İkinci tabaka: Gözlü tabakasıdır. Yani, âmi avamdan veyahut aklı gözüne inmiş maddiyunlar tabakasına karşı, Kur’ân’ın gözle görünecek bir işaret-i i’câziyesi bulunduğu, On Sekizinci işarette dâvâ edilmiş.

Ve o dâvâyı tenvir ve ispat etmek için çok izaha lüzum vardı. Şimdi anladığımız mühim bir hikmet-i Rabbâniye cihetiyle o izah verilmedi.

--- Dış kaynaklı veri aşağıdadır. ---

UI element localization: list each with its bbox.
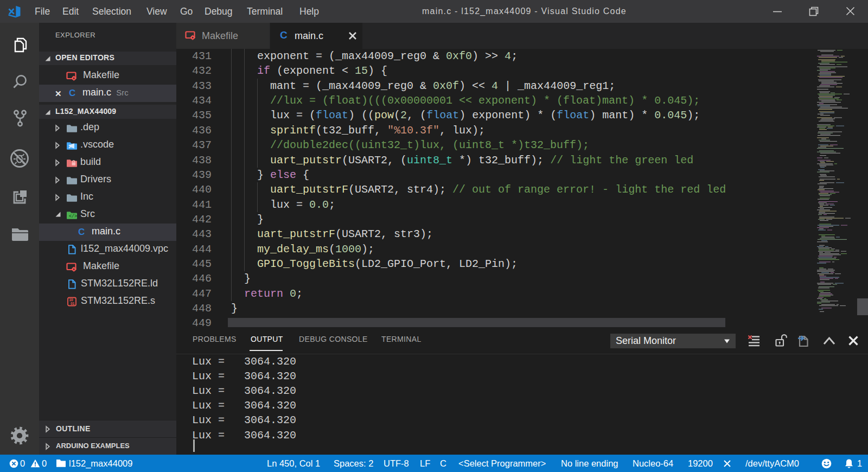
svg-text:</>: </>: [69, 214, 77, 219]
svg-text:01: 01: [71, 302, 75, 305]
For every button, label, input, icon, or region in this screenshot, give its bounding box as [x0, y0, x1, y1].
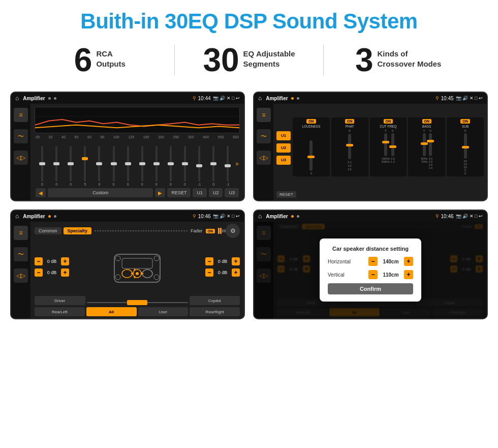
eq-u3-btn[interactable]: U3 [225, 188, 239, 197]
stat-divider-2 [323, 45, 324, 75]
sidebar-wave-btn[interactable]: 〜 [14, 129, 28, 143]
band-loudness: ON LOUDNESS 0 [293, 117, 330, 176]
eq-slider-2[interactable]: 0 [64, 146, 77, 186]
cross-btn-rearright[interactable]: RearRight [190, 307, 240, 316]
cross-dot-1 [48, 215, 51, 218]
eq-prev-btn[interactable]: ◀ [36, 188, 46, 197]
fader-bar-2 [220, 228, 222, 234]
preset-u1[interactable]: U1 [276, 131, 291, 140]
cross-btn-rearleft[interactable]: RearLeft [35, 307, 85, 316]
dialog-home-icon[interactable]: ⌂ [258, 213, 262, 220]
band-sub-on[interactable]: ON [460, 119, 470, 124]
amp2-content: ≡ 〜 ◁▷ U1 U2 U3 ON [254, 104, 487, 200]
band-phat-on[interactable]: ON [345, 119, 355, 124]
cross-settings-btn[interactable]: ⚙ [226, 224, 240, 238]
vol-plus-fr[interactable]: + [232, 257, 240, 265]
band-loudness-on[interactable]: ON [306, 119, 316, 124]
cross-content: ≡ 〜 ◁▷ Common Specialty Fader ON [11, 222, 244, 318]
cross-bottom-row2: RearLeft All User RearRight [35, 307, 240, 316]
vol-minus-rl[interactable]: − [35, 268, 43, 277]
eq-preset-label: Custom [48, 188, 153, 197]
eq-more-arrow[interactable]: » [235, 160, 239, 167]
band-sub: ON SUB G 20 15 10 5 0 [447, 117, 484, 176]
cross-status-bar: ⌂ Amplifier ⚲ 10:46 📷 🔊 ✕ □ ↩ [11, 211, 244, 222]
eq-sliders: 0 0 0 5 0 0 0 0 0 0 0 -1 0 -1 » [35, 141, 240, 186]
vol-minus-fl[interactable]: − [35, 257, 43, 265]
eq-slider-5[interactable]: 0 [107, 146, 120, 186]
amp2-dot-2 [297, 97, 299, 100]
sidebar-speaker-btn[interactable]: ◁▷ [14, 151, 28, 165]
eq-main-area: 25 32 40 50 63 80 100 125 160 200 250 32… [30, 104, 244, 200]
band-cutfreq-on[interactable]: ON [384, 119, 393, 124]
cross-sidebar-eq-btn[interactable]: ≡ [14, 226, 28, 240]
amp2-sidebar-wave-btn[interactable]: 〜 [257, 129, 271, 143]
fader-handle[interactable] [127, 300, 147, 305]
eq-slider-6[interactable]: 0 [121, 146, 135, 186]
eq-slider-0[interactable]: 0 [36, 146, 49, 186]
cross-title: Amplifier [23, 214, 45, 219]
vol-row-rr: − 0 dB + [205, 268, 240, 277]
band-sub-slider[interactable] [464, 133, 467, 159]
vol-minus-fr[interactable]: − [205, 257, 213, 265]
preset-u3[interactable]: U3 [276, 156, 291, 165]
amp2-sidebar-speaker-btn[interactable]: ◁▷ [257, 151, 271, 165]
location-icon: ⚲ [193, 96, 196, 101]
dialog-confirm-btn[interactable]: Confirm [328, 283, 413, 294]
dialog-vertical-plus[interactable]: + [404, 270, 413, 279]
cross-btn-all[interactable]: All [86, 307, 137, 316]
eq-slider-11[interactable]: -1 [193, 146, 206, 186]
stat-text-crossover: Kinds ofCrossover Modes [378, 44, 442, 69]
stat-crossover: 3 Kinds ofCrossover Modes [329, 44, 468, 76]
svg-rect-4 [122, 258, 152, 268]
amp2-bands: ON LOUDNESS 0 ON PHAT G [293, 117, 484, 176]
vol-row-fr: − 0 dB + [205, 257, 240, 265]
preset-u2[interactable]: U2 [276, 143, 291, 153]
band-bass-on[interactable]: ON [422, 119, 432, 124]
eq-reset-btn[interactable]: RESET [167, 188, 191, 197]
band-loudness-slider[interactable] [309, 140, 313, 171]
eq-next-btn[interactable]: ▶ [155, 188, 165, 197]
amp2-reset-btn[interactable]: RESET [276, 191, 296, 198]
eq-slider-1[interactable]: 0 [50, 146, 63, 186]
band-cutfreq-slider-g[interactable] [391, 133, 394, 156]
amp2-status-icons: 📷 🔊 ✕ □ ↩ [456, 96, 483, 101]
cross-tabs: Common Specialty [35, 227, 91, 234]
eq-slider-8[interactable]: 0 [150, 146, 163, 186]
cross-tab-common[interactable]: Common [35, 227, 61, 234]
vol-plus-fl[interactable]: + [61, 257, 69, 265]
eq-slider-10[interactable]: 0 [178, 146, 192, 186]
band-bass-slider-g[interactable] [429, 133, 432, 156]
band-cutfreq-slider-f[interactable] [384, 133, 387, 156]
dialog-horizontal-minus[interactable]: − [368, 257, 378, 266]
cross-sidebar-speaker-btn[interactable]: ◁▷ [14, 268, 28, 283]
cross-btn-copilot[interactable]: Copilot [190, 296, 240, 305]
eq-slider-13[interactable]: -1 [221, 146, 234, 186]
cross-btn-driver[interactable]: Driver [35, 296, 85, 305]
cross-home-icon[interactable]: ⌂ [15, 213, 19, 220]
eq-u1-btn[interactable]: U1 [193, 188, 207, 197]
amp2-sidebar-eq-btn[interactable]: ≡ [257, 108, 271, 122]
fader-on-btn[interactable]: ON [206, 229, 215, 233]
dialog-horizontal-label: Horizontal [328, 259, 365, 264]
band-bass-slider-f[interactable] [423, 133, 426, 156]
vol-minus-rr[interactable]: − [205, 268, 213, 277]
eq-slider-3[interactable]: 5 [78, 146, 91, 186]
sidebar-eq-btn[interactable]: ≡ [14, 108, 28, 122]
eq-slider-4[interactable]: 0 [92, 146, 106, 186]
vol-plus-rl[interactable]: + [61, 268, 69, 277]
dialog-content: ≡ 〜 ◁▷ Common Specialty Fader ON − [254, 222, 487, 318]
eq-slider-7[interactable]: 0 [136, 146, 149, 186]
cross-tab-specialty[interactable]: Specialty [64, 227, 92, 234]
dialog-vertical-minus[interactable]: − [368, 270, 378, 279]
eq-u2-btn[interactable]: U2 [209, 188, 223, 197]
cross-btn-user[interactable]: User [138, 307, 189, 316]
amp2-home-icon[interactable]: ⌂ [258, 95, 262, 102]
eq-slider-9[interactable]: 0 [164, 146, 177, 186]
band-phat-slider-g[interactable] [348, 134, 351, 159]
dialog-horizontal-plus[interactable]: + [404, 257, 413, 266]
eq-slider-12[interactable]: 0 [207, 146, 220, 186]
vol-plus-rr[interactable]: + [232, 268, 240, 277]
cross-sidebar-wave-btn[interactable]: 〜 [14, 247, 28, 261]
home-icon[interactable]: ⌂ [15, 95, 19, 102]
vol-value-rl: 0 dB [45, 270, 59, 275]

Pek cüz’î birkaç cüz’iyâtına işaret edilmişti. Şimdi o hikmetin sırrı anlaşıldı ve tehiri daha evlâ olduğuna kat’î kanaatimiz geldi. Şimdi, o tabakanın fehmini ve zevkini teshil etmek için, kırk vücuh-u i’câzdan, gözle görülen bir vechini, bir Kur’ân’ı yazdırdık ki o yüzü göstersin.

Bediüzzaman Said Nursi
Mektubat - Yirmi Dokuzuncu Mektup - Üçüncü Risale olan Üçüncü Kısım

HABERE YORUM KAT
YORUM KURALLARI: Risale Haber yayın politikasına uymayan;
Küfür, hakaret, rencide edici cümleler veya imalar, inançlara saldırı içeren, imla kuralları ile yazılmamış,
Türkçe karakter kullanılmayan ve BÜYÜK HARFLERLE yazılmış yorumlar
Adınız kısmına uygun olmayan ve saçma rumuzlar onaylanmamaktadır.
Anlayışınız için teşekkür ederiz.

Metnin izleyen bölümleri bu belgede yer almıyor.